Les réfugiés du camp d’Argelès-sur-Mer prennent connaissance des avis les concernant, 15 février 1939.
Archives départementales des Pyrénées-Orientales.Fonds Chauvin, 27Fi79.
Sortir du camp
Il existe ainsi deux types de contrôles pour sortir du camp d’Argelès-sur-Mer. Le premier est numérique et ne concerne que les réfugiés rapatriés en Espagne, ceux envoyés par groupes dans d’autres camps ou dans des Compagnies de Travailleurs Etrangers. Ces derniers ne font l’objet d’une fouille systématique qu’ à leur sortie.
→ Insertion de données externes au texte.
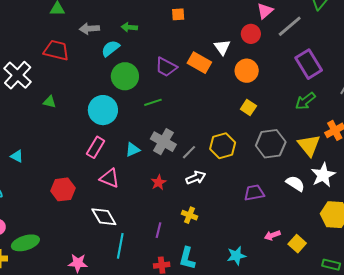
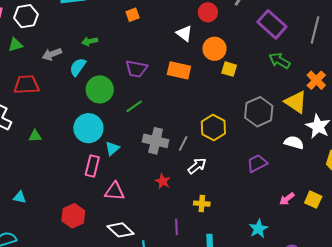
orange rectangle: (199, 63) -> (179, 70), moved
green arrow: (305, 101) -> (280, 61), turned 85
yellow square: (248, 108) -> (229, 69), moved
cyan triangle: (133, 150) -> (112, 148), moved

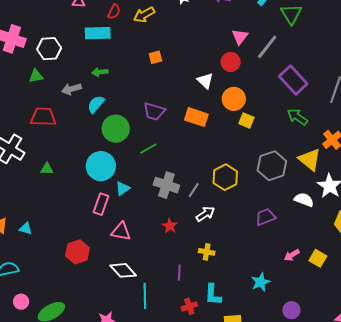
green arrow: (90, 41) -> (100, 72), moved

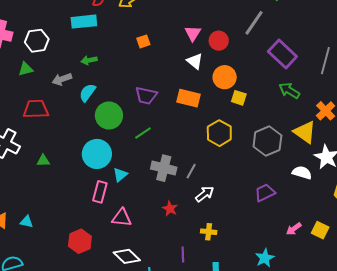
pink triangle: (240, 37) -> (193, 33), moved
yellow hexagon: (225, 177) -> (219, 133), moved

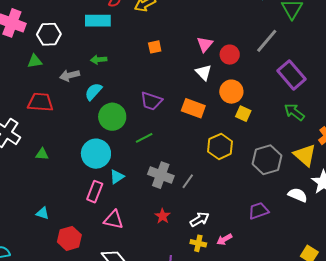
white arrow: (205, 194) -> (200, 219), moved
cyan triangle: (27, 222) -> (43, 213), moved
pink arrow: (294, 229) -> (224, 239), moved

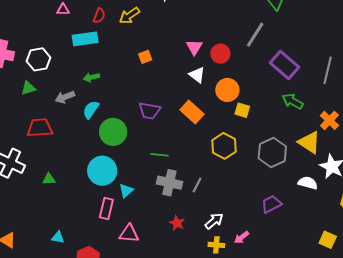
orange rectangle: (193, 108) -> (192, 112), turned 30
green line: (144, 138) -> (160, 155), moved, turned 42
A charge des fonctionnaires de la Sûreté Nationale de les identifier ultérieurement. Le second vise ceux qui, à titre individuel, ont été rapatriés, et ceux qui bénéficient d’un titre provisoire de séjour délivré par la préfecture ou qui sont transférés dans un autre camp par ordre de l’autorité militaire.
Synthèse des départs enregistrés par la la Sûreté nationale au camp d’Argelès-sur-Mer durant les mois de février, mars, avril et mai 1939.
Témoignages
Agusti Bartra
Un mois auparavant, la plage d’Argelès était déserte. Les mouettes volaient joyeusement dans son ciel et le sable, sans traces de pas, était comme une ceinture d’or entre l’eau bleue et la plaine verte. Mais maintenant s’y étendait une ville de cent mille habitants.